Saved entries:
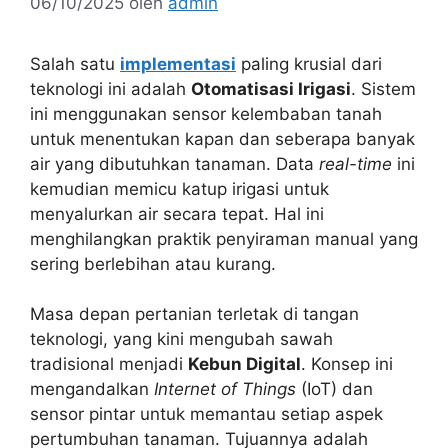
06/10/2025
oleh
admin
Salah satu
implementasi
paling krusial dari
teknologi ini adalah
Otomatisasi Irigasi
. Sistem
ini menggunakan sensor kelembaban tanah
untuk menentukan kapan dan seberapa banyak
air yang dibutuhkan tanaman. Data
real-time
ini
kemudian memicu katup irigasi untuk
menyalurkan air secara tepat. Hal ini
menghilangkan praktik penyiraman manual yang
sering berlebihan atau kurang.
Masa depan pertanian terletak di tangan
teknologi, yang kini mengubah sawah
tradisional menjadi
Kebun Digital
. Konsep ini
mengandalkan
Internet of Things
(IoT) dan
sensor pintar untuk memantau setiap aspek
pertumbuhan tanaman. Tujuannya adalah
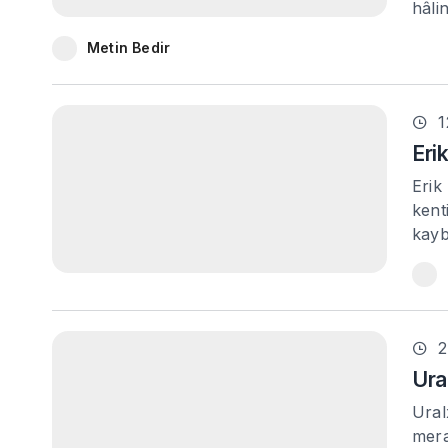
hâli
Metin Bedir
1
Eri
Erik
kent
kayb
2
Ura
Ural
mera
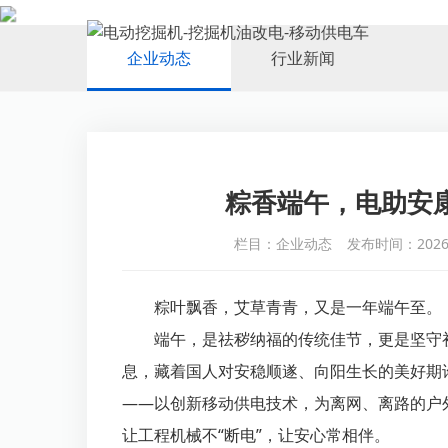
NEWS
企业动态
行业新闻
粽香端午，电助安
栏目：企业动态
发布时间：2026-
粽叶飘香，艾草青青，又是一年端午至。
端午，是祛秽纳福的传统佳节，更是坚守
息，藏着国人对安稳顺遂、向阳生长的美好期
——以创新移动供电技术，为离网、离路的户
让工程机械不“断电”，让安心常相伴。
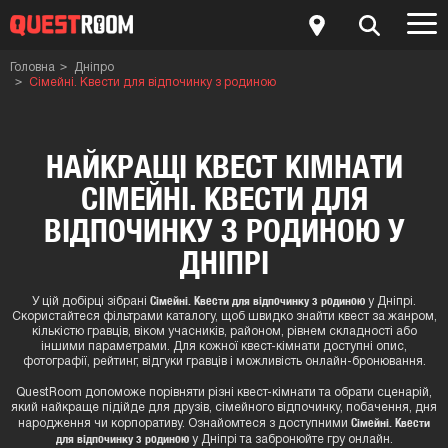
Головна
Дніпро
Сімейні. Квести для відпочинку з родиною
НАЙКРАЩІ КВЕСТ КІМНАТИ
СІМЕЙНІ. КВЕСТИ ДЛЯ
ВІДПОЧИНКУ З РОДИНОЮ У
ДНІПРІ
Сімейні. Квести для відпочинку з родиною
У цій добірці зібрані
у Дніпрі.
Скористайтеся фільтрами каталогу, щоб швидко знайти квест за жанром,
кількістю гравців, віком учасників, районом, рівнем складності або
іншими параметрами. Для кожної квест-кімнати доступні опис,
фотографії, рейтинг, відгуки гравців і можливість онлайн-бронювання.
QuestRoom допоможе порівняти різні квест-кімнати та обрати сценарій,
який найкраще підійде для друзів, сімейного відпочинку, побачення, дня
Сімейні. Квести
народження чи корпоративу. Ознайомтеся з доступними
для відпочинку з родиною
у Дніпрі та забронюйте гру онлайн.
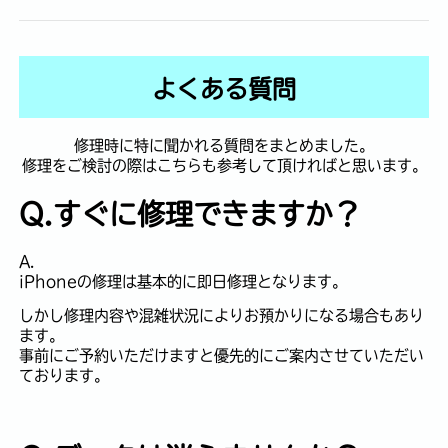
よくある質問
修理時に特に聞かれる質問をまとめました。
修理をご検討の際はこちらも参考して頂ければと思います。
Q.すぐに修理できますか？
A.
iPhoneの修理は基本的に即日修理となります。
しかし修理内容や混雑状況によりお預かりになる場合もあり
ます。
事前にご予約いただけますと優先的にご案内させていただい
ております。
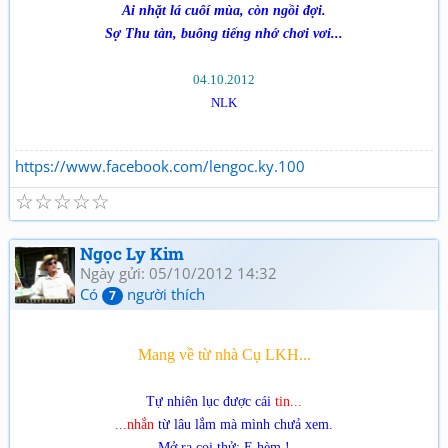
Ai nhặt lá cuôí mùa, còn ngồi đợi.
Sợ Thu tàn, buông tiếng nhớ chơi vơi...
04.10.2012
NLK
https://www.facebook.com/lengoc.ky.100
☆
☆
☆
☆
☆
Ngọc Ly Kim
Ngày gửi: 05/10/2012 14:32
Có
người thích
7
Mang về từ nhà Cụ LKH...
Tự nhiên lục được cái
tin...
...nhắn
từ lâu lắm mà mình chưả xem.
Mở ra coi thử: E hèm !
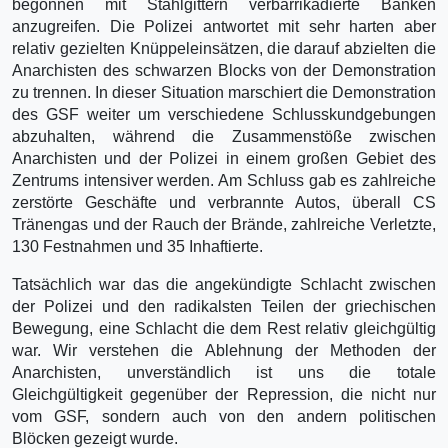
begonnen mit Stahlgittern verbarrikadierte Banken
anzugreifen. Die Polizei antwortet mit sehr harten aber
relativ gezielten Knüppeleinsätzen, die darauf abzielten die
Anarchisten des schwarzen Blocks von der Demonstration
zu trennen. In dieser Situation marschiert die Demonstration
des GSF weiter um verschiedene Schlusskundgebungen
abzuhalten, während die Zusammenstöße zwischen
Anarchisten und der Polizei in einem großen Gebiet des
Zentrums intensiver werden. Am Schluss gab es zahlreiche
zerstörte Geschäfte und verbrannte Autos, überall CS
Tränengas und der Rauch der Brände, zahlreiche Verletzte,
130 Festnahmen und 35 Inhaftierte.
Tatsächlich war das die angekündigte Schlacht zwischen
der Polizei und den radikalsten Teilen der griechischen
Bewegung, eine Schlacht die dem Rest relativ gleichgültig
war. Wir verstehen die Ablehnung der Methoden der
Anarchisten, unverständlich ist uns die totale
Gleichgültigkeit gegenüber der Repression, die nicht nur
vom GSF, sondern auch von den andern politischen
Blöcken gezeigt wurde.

WHAT TO DO
Only the line containing "Tatsächlich war das" and the lines after it, up to and including the last line of the data, should appear in the answer, exactly as written.

ANSWER TO THIS TASK
Tatsächlich war das die angekündigte Schlacht zwischen
der Polizei und den radikalsten Teilen der griechischen
Bewegung, eine Schlacht die dem Rest relativ gleichgültig
war. Wir verstehen die Ablehnung der Methoden der
Anarchisten, unverständlich ist uns die totale
Gleichgültigkeit gegenüber der Repression, die nicht nur
vom GSF, sondern auch von den andern politischen
Blöcken gezeigt wurde.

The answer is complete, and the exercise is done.